Segment Start: Input data
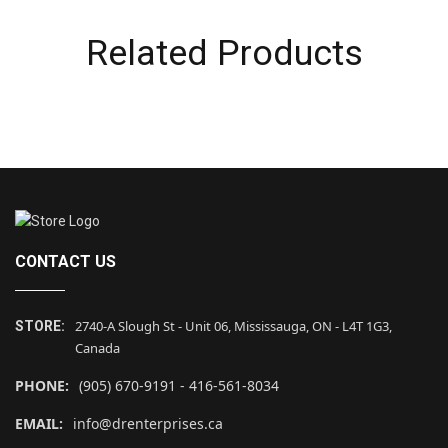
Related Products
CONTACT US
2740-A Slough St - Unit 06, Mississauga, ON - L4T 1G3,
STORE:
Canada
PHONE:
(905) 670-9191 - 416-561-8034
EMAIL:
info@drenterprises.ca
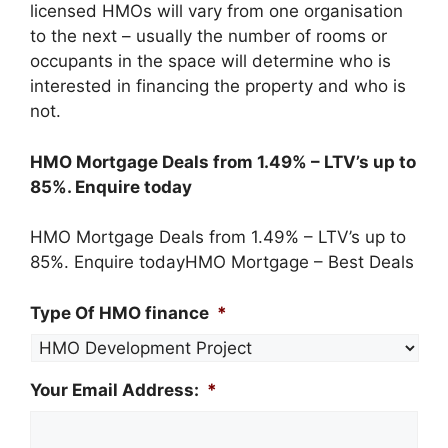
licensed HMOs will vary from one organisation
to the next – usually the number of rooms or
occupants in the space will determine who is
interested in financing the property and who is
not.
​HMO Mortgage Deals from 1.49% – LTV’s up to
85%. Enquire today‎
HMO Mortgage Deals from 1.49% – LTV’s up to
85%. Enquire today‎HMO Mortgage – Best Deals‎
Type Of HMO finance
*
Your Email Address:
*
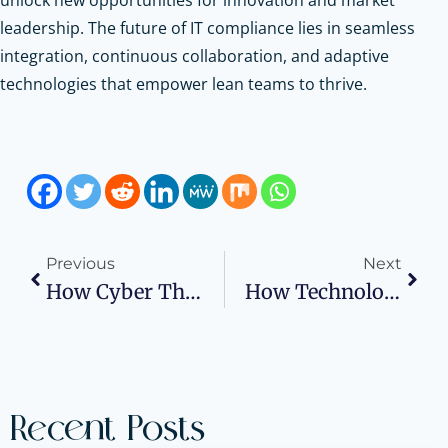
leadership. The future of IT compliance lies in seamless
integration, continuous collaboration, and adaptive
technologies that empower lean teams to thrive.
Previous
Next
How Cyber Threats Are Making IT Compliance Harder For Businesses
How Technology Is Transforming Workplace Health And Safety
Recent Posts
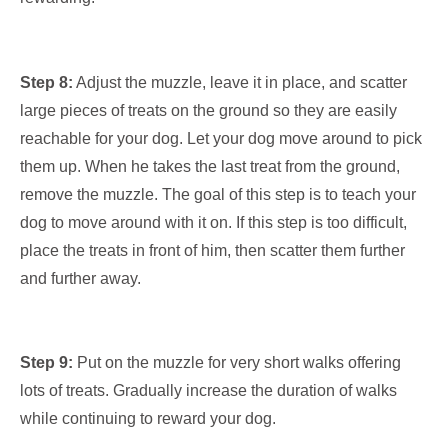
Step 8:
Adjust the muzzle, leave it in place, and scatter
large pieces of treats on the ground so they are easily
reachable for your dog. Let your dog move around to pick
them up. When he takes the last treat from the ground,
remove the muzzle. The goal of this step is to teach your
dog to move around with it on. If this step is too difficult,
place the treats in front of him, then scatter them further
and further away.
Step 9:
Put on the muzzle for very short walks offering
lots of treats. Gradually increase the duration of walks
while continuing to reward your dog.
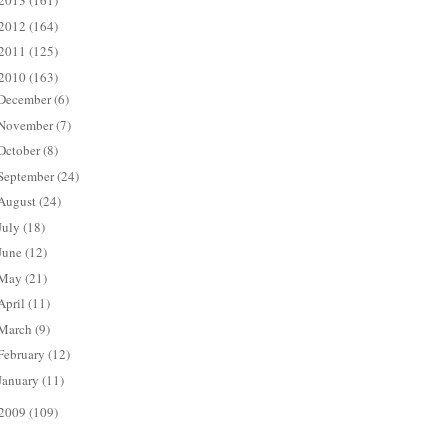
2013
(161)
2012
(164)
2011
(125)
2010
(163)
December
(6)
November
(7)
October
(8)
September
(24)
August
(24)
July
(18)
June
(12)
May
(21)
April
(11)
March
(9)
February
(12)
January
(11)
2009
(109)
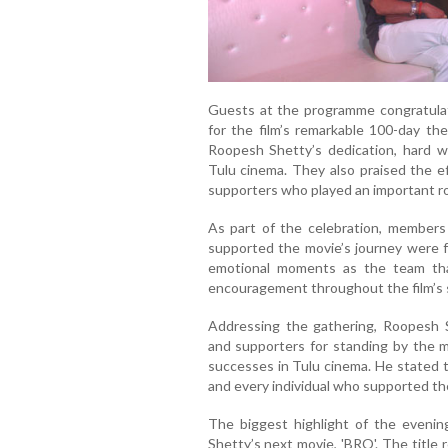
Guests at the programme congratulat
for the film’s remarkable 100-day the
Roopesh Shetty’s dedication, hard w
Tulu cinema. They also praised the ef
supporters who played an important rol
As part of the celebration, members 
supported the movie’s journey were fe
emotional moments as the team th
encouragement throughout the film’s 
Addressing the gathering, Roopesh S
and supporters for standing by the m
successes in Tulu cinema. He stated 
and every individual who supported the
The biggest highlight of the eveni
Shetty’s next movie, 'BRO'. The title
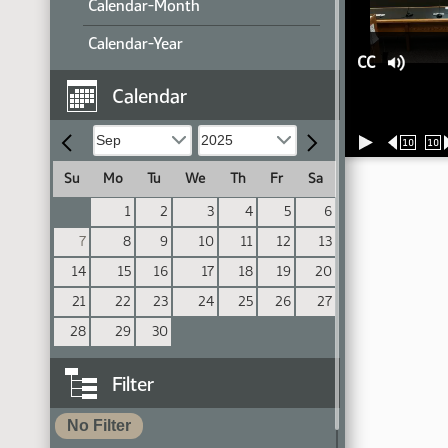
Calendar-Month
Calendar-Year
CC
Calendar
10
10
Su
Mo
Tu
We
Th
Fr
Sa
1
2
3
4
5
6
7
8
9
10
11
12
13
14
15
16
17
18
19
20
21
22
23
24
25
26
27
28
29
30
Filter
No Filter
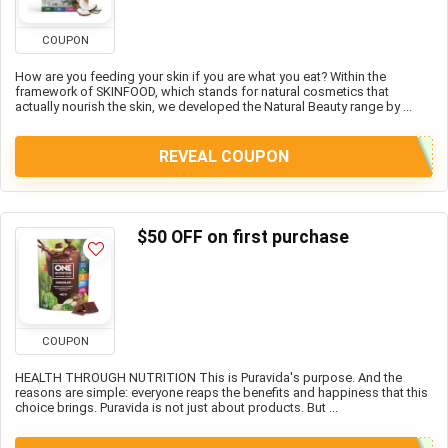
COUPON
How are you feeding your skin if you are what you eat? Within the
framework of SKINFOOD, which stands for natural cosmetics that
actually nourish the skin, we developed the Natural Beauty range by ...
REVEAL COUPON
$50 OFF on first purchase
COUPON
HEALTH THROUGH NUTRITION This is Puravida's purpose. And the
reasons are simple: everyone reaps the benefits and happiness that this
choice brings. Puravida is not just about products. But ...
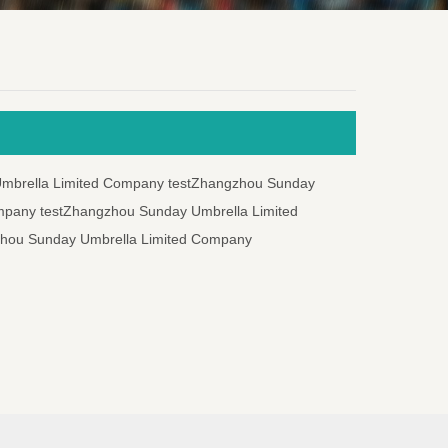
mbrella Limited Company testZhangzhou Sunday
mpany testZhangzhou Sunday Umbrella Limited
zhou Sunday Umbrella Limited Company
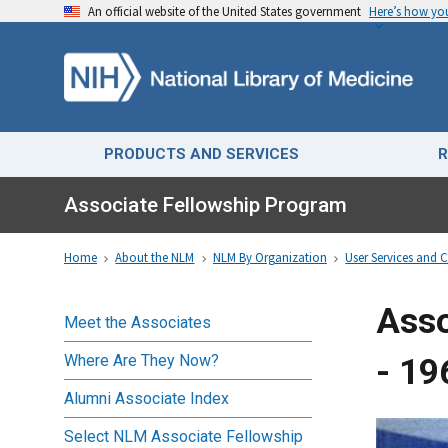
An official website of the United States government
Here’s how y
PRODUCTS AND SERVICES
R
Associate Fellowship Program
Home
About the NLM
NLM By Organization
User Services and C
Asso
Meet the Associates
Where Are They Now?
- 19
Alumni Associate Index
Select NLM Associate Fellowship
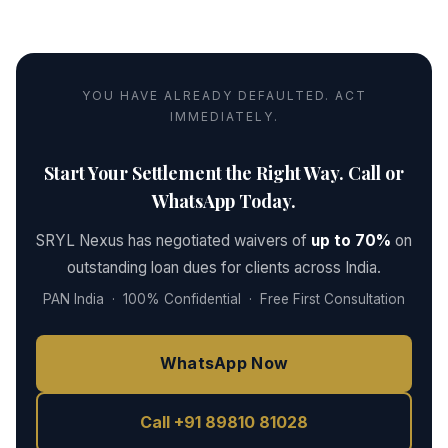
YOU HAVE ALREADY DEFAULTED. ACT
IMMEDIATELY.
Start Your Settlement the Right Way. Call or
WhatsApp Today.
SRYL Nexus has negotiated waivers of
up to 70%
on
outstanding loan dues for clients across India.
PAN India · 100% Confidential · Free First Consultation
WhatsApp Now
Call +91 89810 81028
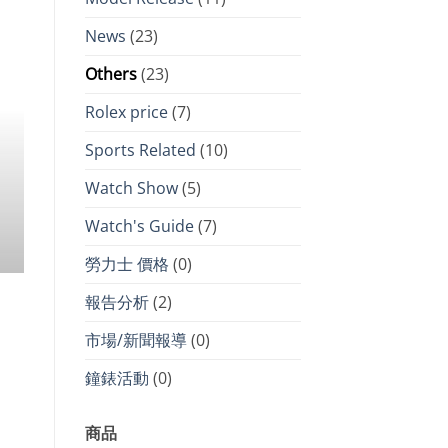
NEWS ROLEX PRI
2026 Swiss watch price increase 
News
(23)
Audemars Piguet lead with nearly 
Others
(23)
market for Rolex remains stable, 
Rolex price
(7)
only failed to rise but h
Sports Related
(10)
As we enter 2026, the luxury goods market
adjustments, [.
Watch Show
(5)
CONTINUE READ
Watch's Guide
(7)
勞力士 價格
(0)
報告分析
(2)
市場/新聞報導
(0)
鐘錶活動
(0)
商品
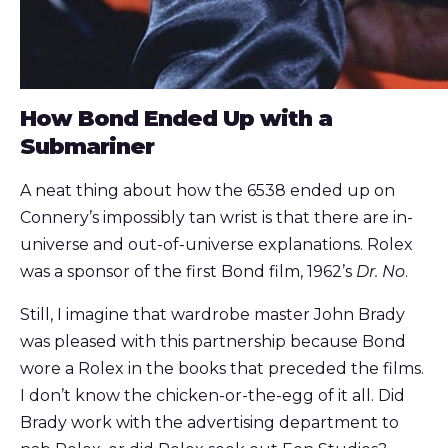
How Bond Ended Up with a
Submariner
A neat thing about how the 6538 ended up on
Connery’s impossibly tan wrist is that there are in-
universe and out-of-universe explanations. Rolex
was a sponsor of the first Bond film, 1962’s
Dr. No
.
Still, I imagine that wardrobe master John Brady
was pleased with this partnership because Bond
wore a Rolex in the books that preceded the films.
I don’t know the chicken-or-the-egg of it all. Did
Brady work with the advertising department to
Segment End: Input data
Segment Start: Input data
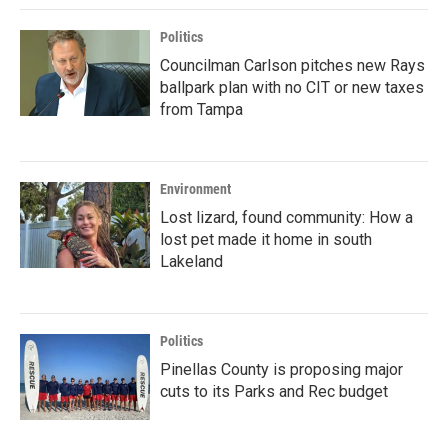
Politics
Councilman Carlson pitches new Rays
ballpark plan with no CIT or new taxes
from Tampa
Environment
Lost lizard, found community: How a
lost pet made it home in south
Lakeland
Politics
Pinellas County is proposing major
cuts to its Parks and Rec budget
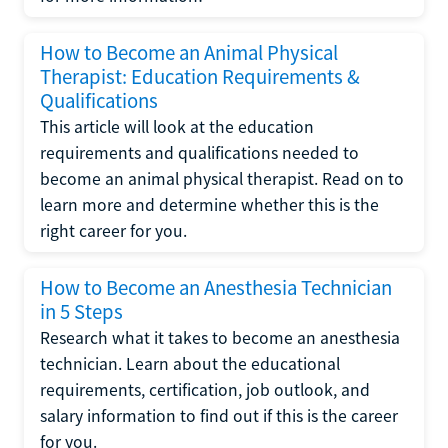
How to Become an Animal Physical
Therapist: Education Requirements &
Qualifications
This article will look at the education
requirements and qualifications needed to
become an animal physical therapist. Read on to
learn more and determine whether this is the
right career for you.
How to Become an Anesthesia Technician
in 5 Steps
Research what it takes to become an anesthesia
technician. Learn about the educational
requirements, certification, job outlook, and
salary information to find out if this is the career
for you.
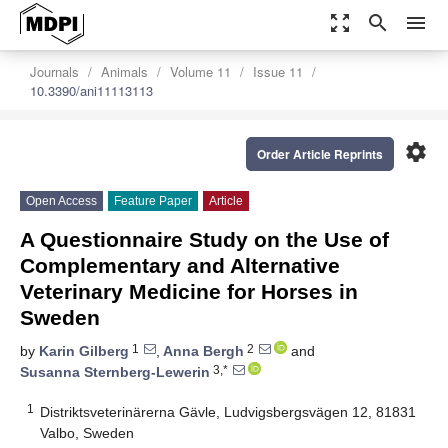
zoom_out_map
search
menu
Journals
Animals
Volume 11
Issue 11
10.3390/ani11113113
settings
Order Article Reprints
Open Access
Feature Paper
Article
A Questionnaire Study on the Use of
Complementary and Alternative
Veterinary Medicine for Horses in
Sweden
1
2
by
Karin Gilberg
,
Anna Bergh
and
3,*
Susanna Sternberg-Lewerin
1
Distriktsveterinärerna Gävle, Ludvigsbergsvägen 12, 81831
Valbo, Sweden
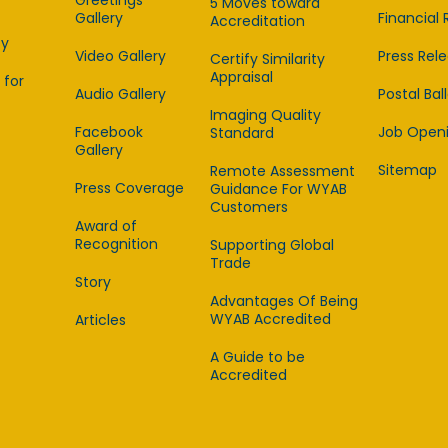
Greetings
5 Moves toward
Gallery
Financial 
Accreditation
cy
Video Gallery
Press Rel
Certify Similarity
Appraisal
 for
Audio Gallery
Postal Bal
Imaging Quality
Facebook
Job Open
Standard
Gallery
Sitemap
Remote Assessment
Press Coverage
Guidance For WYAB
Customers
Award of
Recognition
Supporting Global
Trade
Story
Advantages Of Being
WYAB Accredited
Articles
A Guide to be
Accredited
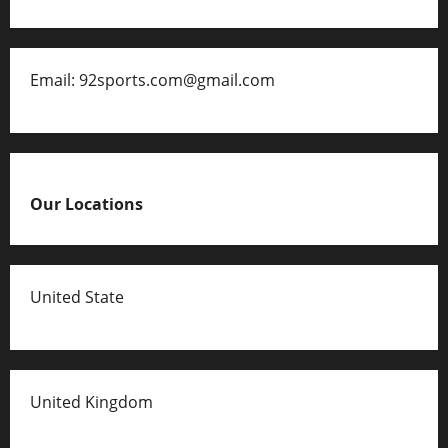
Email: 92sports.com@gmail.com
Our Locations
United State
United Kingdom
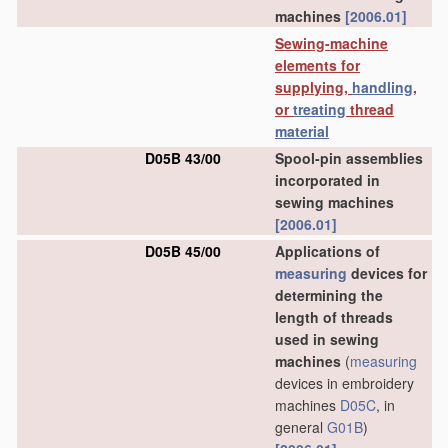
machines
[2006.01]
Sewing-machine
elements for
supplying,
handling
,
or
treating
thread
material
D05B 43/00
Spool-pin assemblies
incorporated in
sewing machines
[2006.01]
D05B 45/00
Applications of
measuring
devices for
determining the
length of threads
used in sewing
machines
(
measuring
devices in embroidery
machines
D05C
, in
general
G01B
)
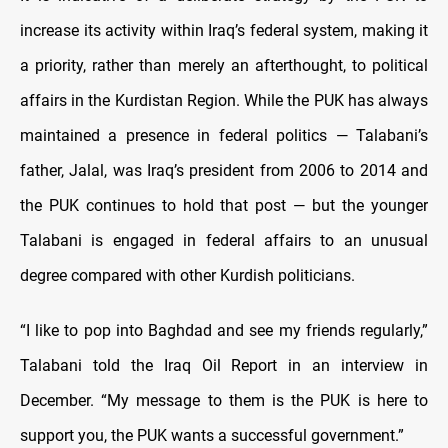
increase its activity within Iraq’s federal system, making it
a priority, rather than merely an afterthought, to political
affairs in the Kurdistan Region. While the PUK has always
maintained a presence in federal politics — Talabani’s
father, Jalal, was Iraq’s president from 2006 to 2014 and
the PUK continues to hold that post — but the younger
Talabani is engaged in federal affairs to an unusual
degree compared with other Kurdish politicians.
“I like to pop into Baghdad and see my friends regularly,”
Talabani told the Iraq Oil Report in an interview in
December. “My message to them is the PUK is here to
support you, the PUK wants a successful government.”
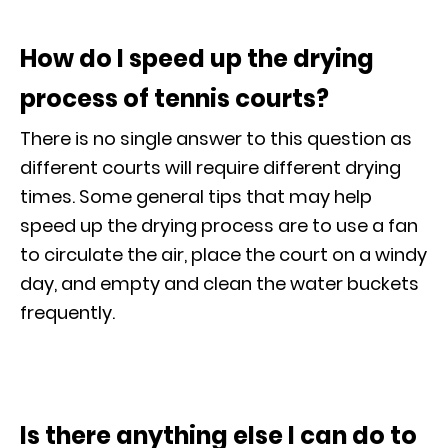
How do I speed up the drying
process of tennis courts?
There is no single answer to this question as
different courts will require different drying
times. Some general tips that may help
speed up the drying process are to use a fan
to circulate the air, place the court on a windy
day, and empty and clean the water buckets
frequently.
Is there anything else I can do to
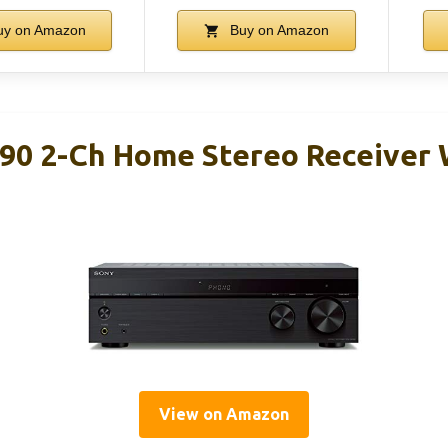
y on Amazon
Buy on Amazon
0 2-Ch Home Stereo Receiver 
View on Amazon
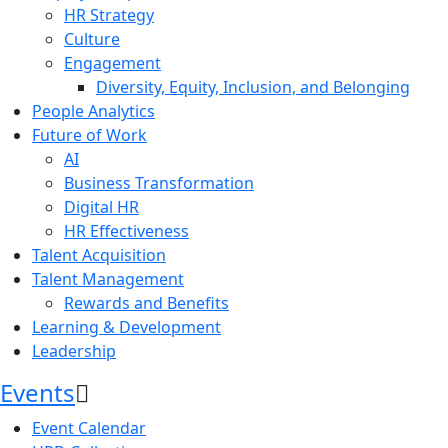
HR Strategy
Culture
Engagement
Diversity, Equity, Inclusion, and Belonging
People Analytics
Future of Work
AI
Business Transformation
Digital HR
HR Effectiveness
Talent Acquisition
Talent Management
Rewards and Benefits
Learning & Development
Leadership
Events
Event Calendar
Segment End: Input data
Segment Start: Input data
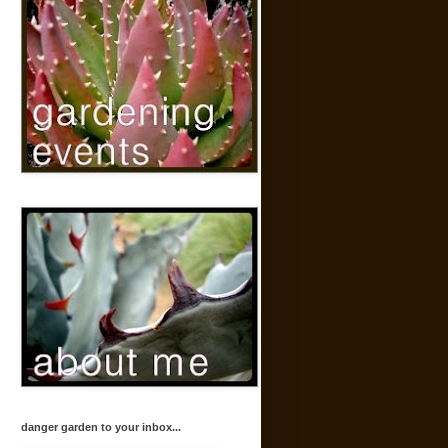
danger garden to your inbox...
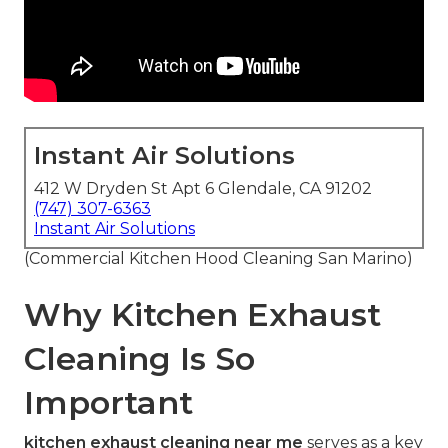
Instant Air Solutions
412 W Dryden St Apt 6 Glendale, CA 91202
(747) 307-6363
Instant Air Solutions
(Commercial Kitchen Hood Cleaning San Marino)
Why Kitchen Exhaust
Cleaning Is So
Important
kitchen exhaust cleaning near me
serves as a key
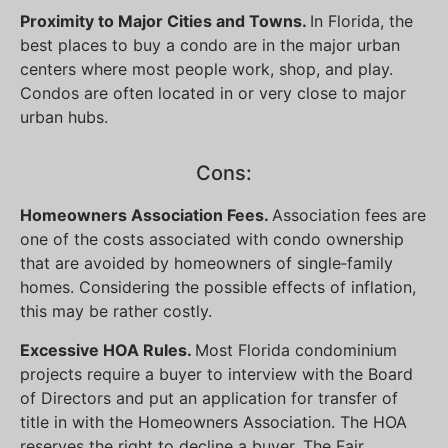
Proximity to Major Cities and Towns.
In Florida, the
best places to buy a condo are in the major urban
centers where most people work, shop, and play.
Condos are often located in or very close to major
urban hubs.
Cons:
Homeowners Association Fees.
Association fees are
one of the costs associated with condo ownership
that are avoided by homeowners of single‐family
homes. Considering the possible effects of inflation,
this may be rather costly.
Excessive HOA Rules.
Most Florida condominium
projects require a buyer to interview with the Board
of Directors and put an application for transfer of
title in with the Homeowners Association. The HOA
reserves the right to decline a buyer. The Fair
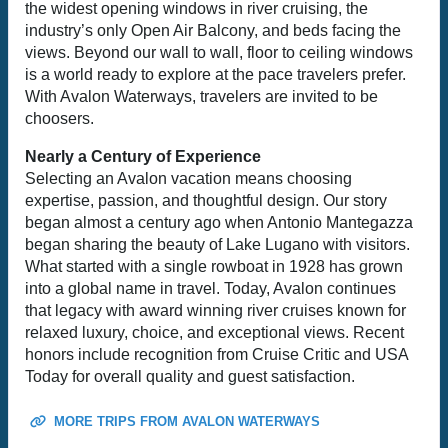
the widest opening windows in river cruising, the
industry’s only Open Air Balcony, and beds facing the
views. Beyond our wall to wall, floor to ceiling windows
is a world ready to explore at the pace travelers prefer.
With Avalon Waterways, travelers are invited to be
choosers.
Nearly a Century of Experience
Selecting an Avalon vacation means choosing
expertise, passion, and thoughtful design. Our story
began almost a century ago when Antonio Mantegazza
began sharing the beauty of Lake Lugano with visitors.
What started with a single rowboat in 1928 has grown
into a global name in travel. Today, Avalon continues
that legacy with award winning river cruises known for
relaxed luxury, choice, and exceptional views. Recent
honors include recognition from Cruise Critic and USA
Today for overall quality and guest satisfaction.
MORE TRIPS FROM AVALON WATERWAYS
Segment End: Input data
Return exactly the lines above from the line that has "is a world ready" through the line that has "MORE TRIPS FROM AVALON WATERWAYS", inclusive, and nothing else.

_Answer to the exercise_
is a world ready to explore at the pace travelers prefer.
With Avalon Waterways, travelers are invited to be
choosers.
Nearly a Century of Experience
Selecting an Avalon vacation means choosing
expertise, passion, and thoughtful design. Our story
began almost a century ago when Antonio Mantegazza
began sharing the beauty of Lake Lugano with visitors.
What started with a single rowboat in 1928 has grown
into a global name in travel. Today, Avalon continues
that legacy with award winning river cruises known for
relaxed luxury, choice, and exceptional views. Recent
honors include recognition from Cruise Critic and USA
Today for overall quality and guest satisfaction.
MORE TRIPS FROM AVALON WATERWAYS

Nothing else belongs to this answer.